Concerning the excessive financial costs engendered by complying with the ADA, in her Sojourner’s article Dingle graciously acknowledges that these costs are indeed substantial. However, she rightly points out that Dugan and Ball could have lobbied for extensions to compliance allowing for gradual accommodation in order to mitigate the impact. However, they didn’t. And in fact, Dugan claims reverse discrimination imposing an undue burden on the majority who have no need of such accommodations.
“Still another serious problem, pertinent to most charitable endeavors (particularly small ones), is the prospect of radical expansion of costs very often not warranted by the particular needs of anyone actually on the premises. In the case of voluntary religious activity, in which the participants have a constitutional right to engage, free of burdens (if such are not called for by health or safety considerations), the burdens are impermissible.”
So, to recap, churches should not be expected to provide handicap parking spaces because…
· churches have more in common with private clubs than public accommodations
· some of the people who park in those handicap spaces may abuse alcohol, drugs, or have AIDS
· it’s too much to ask people who don’t need the handicap spaces to pay for those who do
Forgive the sarcasm and the glibness, but in what universe is this consistent with any notion of advocating for “life,” be it political or theological?
It’s tragic that in the struggle for marginalized voices to be heard, the only voices white Evangelicals seem willing to champion with their considerable legal power are those of the unborn. All the more puzzling because abortion has not always played such a pivotal role in conservative Christian politics. While Roe v. Wade passed into law in 1973, white Evangelicals remained rather ambivalent until 1979.
It’s too bad really. Because the voices of disabled activists could have really used the support of conservative Christians when in March of 1973 law-and-order President Richard Nixon vetoed for the second time the Rehabilitation Act — the first legislation to address removing transportation, employment, and architectural barriers for disabled Americans. After 6 more months of protests from activists, Nixon finally signed.

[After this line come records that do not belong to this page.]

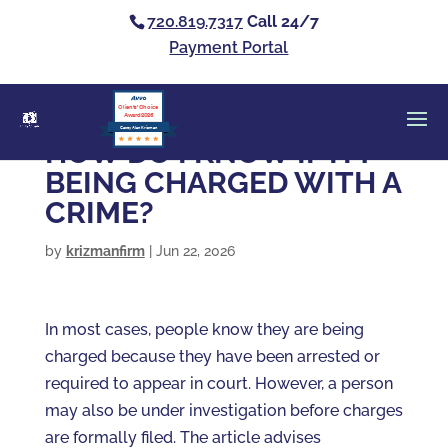
720.819.7317
Call 24/7
Payment Portal
Clients’ Choice
Award 2026
Casey Alan Krizman
HOW DO I KNOW IF I’M
BEING CHARGED WITH A
CRIME?
by
krizmanfirm
|
Jun 22, 2026
In most cases, people know they are being
charged because they have been arrested or
required to appear in court. However, a person
may also be under investigation before charges
are formally filed. The article advises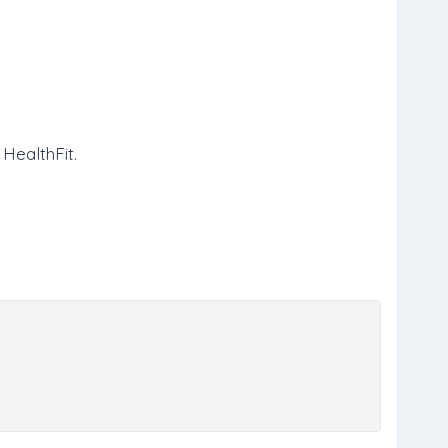
 HealthFit.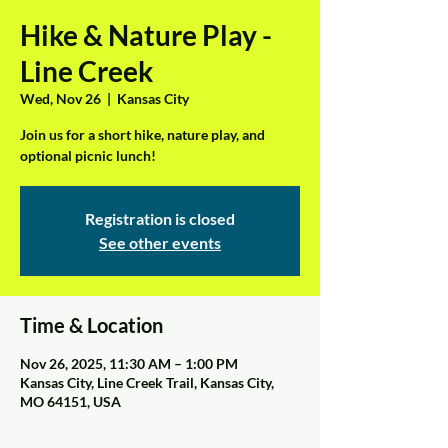
Hike & Nature Play -
Line Creek
Wed, Nov 26
  |  
Kansas City
Join us for a short hike, nature play, and
optional picnic lunch!
Registration is closed
See other events
Time & Location
Nov 26, 2025, 11:30 AM – 1:00 PM
Kansas City, Line Creek Trail, Kansas City,
MO 64151, USA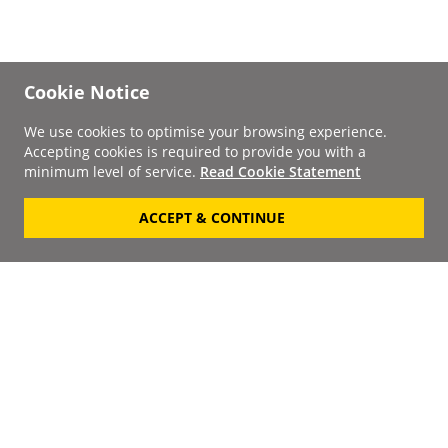
Cookie Notice
We use cookies to optimise your browsing experience.
Accepting cookies is required to provide you with a
minimum level of service.
Read Cookie Statement
ACCEPT & CONTINUE
Signup to our
Newsletter
Your Email
Keep up to date with the
latest releases, artists,
SUBSCRIBE
discounts and additional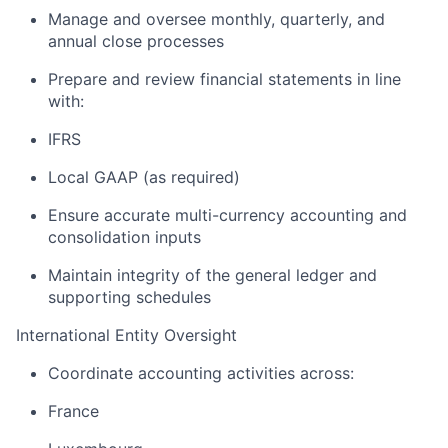
Manage and oversee monthly, quarterly, and
annual close processes
Prepare and review financial statements in line
with:
IFRS
Local GAAP (as required)
Ensure accurate multi-currency accounting and
consolidation inputs
Maintain integrity of the general ledger and
supporting schedules
International Entity Oversight
Coordinate accounting activities across:
France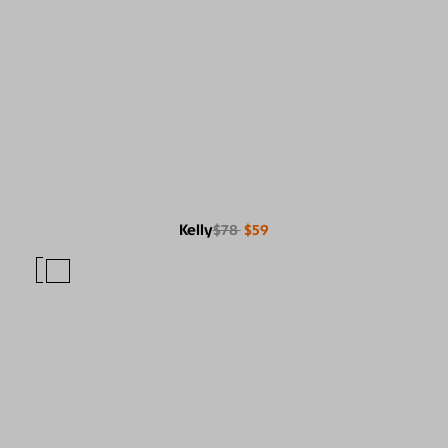
Kelly
$78
$59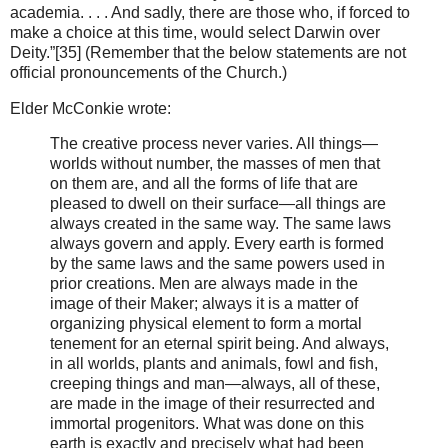
academia. . . . And sadly, there are those who, if forced to
make a choice at this time, would select Darwin over
Deity.”[35] (Remember that the below statements are not
official pronouncements of the Church.)
Elder McConkie wrote:
The creative process never varies. All things—
worlds without number, the masses of men that
on them are, and all the forms of life that are
pleased to dwell on their surface—all things are
always created in the same way. The same laws
always govern and apply. Every earth is formed
by the same laws and the same powers used in
prior creations. Men are always made in the
image of their Maker; always it is a matter of
organizing physical element to form a mortal
tenement for an eternal spirit being. And always,
in all worlds, plants and animals, fowl and fish,
creeping things and man—always, all of these,
are made in the image of their resurrected and
immortal progenitors. What was done on this
earth is exactly and precisely what had been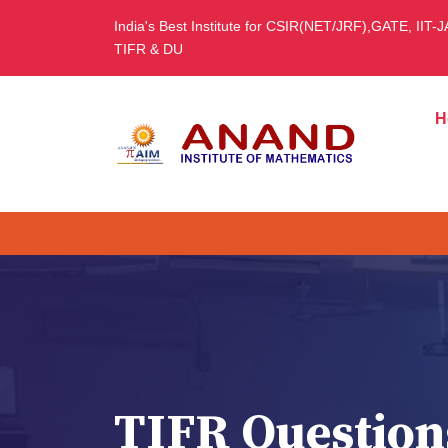
India's Best Institute for CSIR(NET/JRF),GATE, IIT-
TIFR & DU
H
TIFR Question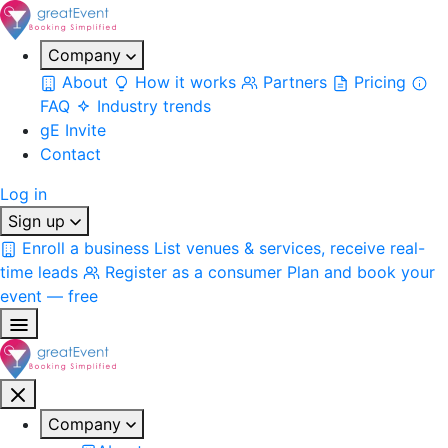
Company
About
How it works
Partners
Pricing
FAQ
Industry trends
gE Invite
Contact
Log in
Sign up
Enroll a business
List venues & services, receive real-
time leads
Register as a consumer
Plan and book your
event — free
Company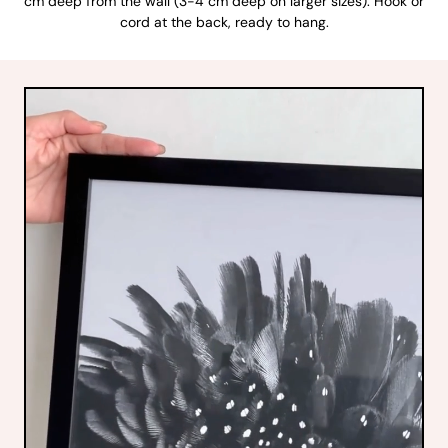
cm deep from the wall (3-4 cm deep on larger sizes). Hook or
cord at the back, ready to hang.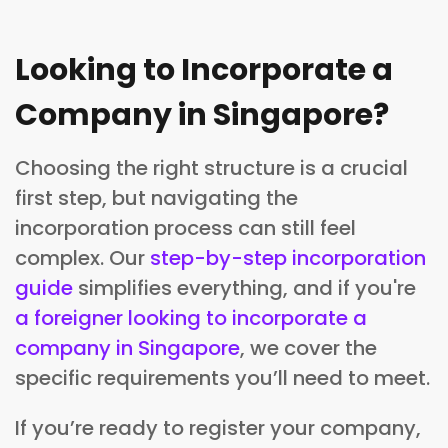
Looking to Incorporate a
Company in Singapore?
Choosing the right structure is a crucial
first step, but navigating the
incorporation process can still feel
complex. Our
step-by-step incorporation
guide
simplifies everything, and if you're
a foreigner looking to incorporate a
company in Singapore
, we cover the
specific requirements you’ll need to meet.
If you’re ready to register your company,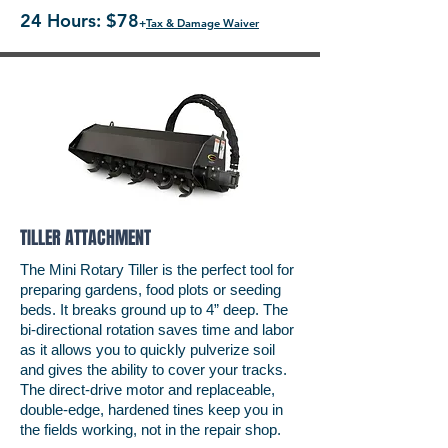
24 Hours: $78
+
Tax & Damage Waiver
TILLER ATTACHMENT
The Mini Rotary Tiller is the perfect tool for
preparing gardens, food plots or seeding
beds. It breaks ground up to 4” deep. The
bi-directional rotation saves time and labor
as it allows you to quickly pulverize soil
and gives the ability to cover your tracks.
The direct-drive motor and replaceable,
double-edge, hardened tines keep you in
the fields working, not in the repair shop.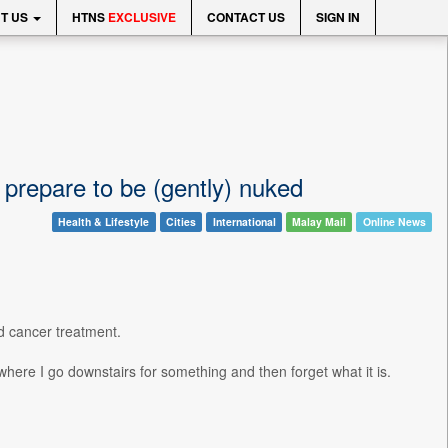
T US
HTNS
EXCLUSIVE
CONTACT US
SIGN IN
 prepare to be (gently) nuked
Health & Lifestyle
Cities
International
Malay Mail
Online News
ed cancer treatment.
 where I go downstairs for something and then forget what it is.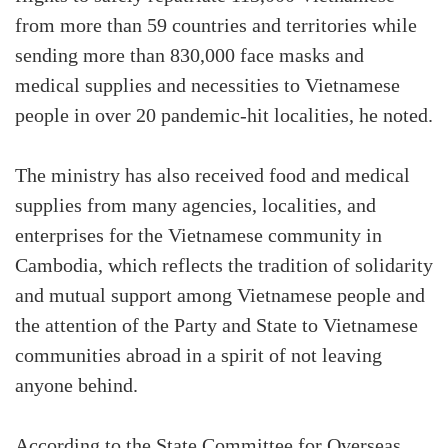
from more than 59 countries and territories while
sending more than 830,000 face masks and
medical supplies and necessities to Vietnamese
people in over 20 pandemic-hit localities, he noted.
The ministry has also received food and medical
supplies from many agencies, localities, and
enterprises for the Vietnamese community in
Cambodia, which reflects the tradition of solidarity
and mutual support among Vietnamese people and
the attention of the Party and State to Vietnamese
communities abroad in a spirit of not leaving
anyone behind.
According to the State Committee for Overseas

Then again in 1977, the voices of disabled activists could have really used the support of conservative Christians during the 504 Sit-in in San Francisco. Almost 150 disabled individuals held out for a month under grueling conditions, insisting on the enforcement of ignored provisions in the Rehabilitation Act of 1973. They could have used food, medical supplies, moral support — which they did receive — but not from white Evangelicals. Rather, it was the hospitality of black Methodists at Glide Memorial, the Black Panthers, and the Gay Man’s Butterfly Brigade that fortified them.
Then again, the voices of disabled activists could have used the support of conservative Christians when the ADA stalled out in the House despite having passed the Senate. In March of 1990 while the bill languished, activists marched, wheeled, hobbled, and crawled from the White House, then up the Capitol steps in an astonishing act of defiance to Washington’s lethargy. But remarkably, rather than using their fiduciary efforts to assist those marginalized voices, white Evangelicals had already used up their legal capital in exempting themselves from the bill’s provisions.

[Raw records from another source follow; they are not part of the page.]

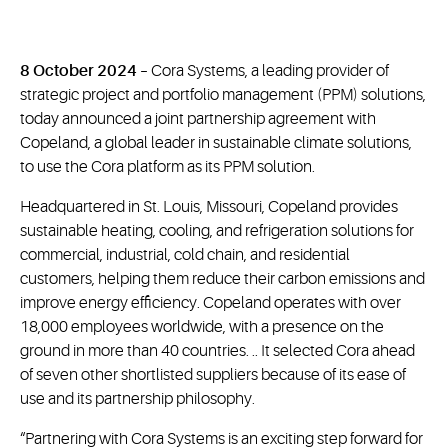
8 October 2024
– Cora Systems, a leading provider of
strategic project and portfolio management (PPM) solutions,
today announced a joint partnership agreement with
Copeland, a global leader in sustainable climate solutions,
to use the Cora platform as its PPM solution.
Headquartered in St. Louis, Missouri, Copeland provides
sustainable heating, cooling, and refrigeration solutions for
commercial, industrial, cold chain, and residential
customers, helping them reduce their carbon emissions and
improve energy efficiency. Copeland operates with over
18,000 employees worldwide, with a presence on the
ground in more than 40 countries. .. It selected Cora ahead
of seven other shortlisted suppliers because of its ease of
use and its partnership philosophy.
“Partnering with Cora Systems is an exciting step forward for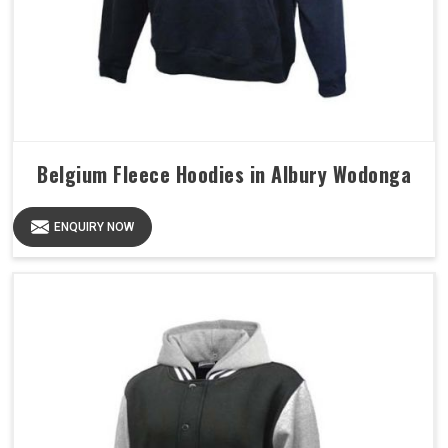
Belgium Fleece Hoodies in Albury Wodonga
ENQUIRY NOW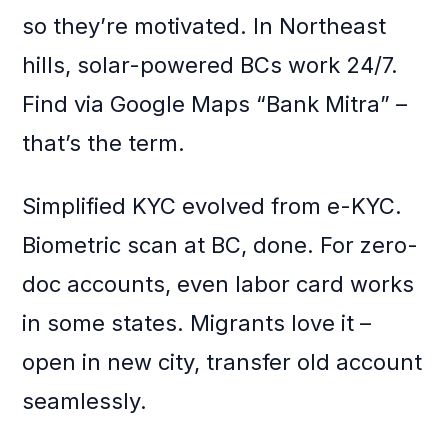
so they’re motivated. In Northeast
hills, solar-powered BCs work 24/7.
Find via Google Maps “Bank Mitra” –
that’s the term.
Simplified KYC evolved from e-KYC.
Biometric scan at BC, done. For zero-
doc accounts, even labor card works
in some states. Migrants love it –
open in new city, transfer old account
seamlessly.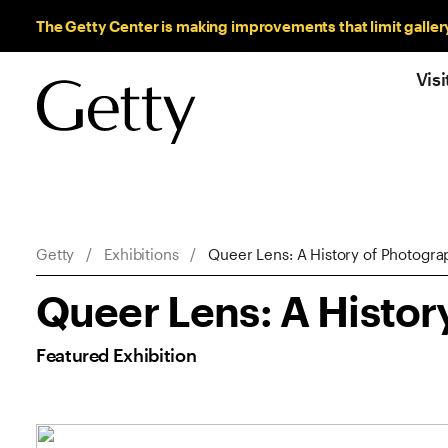
Sitewide Messages
The Getty Center is making improvements that limit galler
Visi
Breadcrumb Navigation
Getty
Exhibitions
Queer Lens: A History of Photogra
Queer Lens: A Histor
Featured Exhibition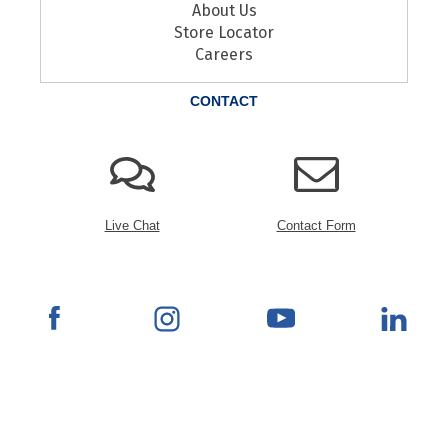
About Us
Store Locator
Careers
CONTACT
Live Chat
Contact Form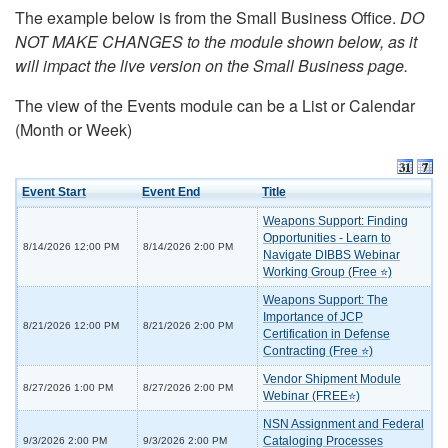
The example below is from the Small Business Office.
DO
NOT MAKE CHANGES to the module shown below, as it
will impact the live version on the Small Business page.
The view of the Events module can be a List or Calendar
(Month or Week)
Event Start
Event End
Title
Weapons Support: Finding
Opportunities - Learn to
8/14/2026 12:00 PM
8/14/2026 2:00 PM
Navigate DIBBS Webinar
Working Group (Free ⭐)
Weapons Support: The
Importance of JCP
8/21/2026 12:00 PM
8/21/2026 2:00 PM
Certification in Defense
Contracting (Free ⭐)
Vendor Shipment Module
8/27/2026 1:00 PM
8/27/2026 2:00 PM
Webinar (FREE⭐)
NSN Assignment and Federal
Cataloging Processes
9/3/2026 2:00 PM
9/3/2026 2:00 PM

So I ask again — no sarcasm or glibness needed — in what universe is this consistent with any notion of advocating for “life,” be it political or theological? The duplicity exposed by this utter disregard for humanity ought give one pause in blithely accepting the biblical foundation claimed by white Evangelicals currently jockeying for political power. There may be many reasons for their zealotry, but I question how much it has to do with special regard for “life.”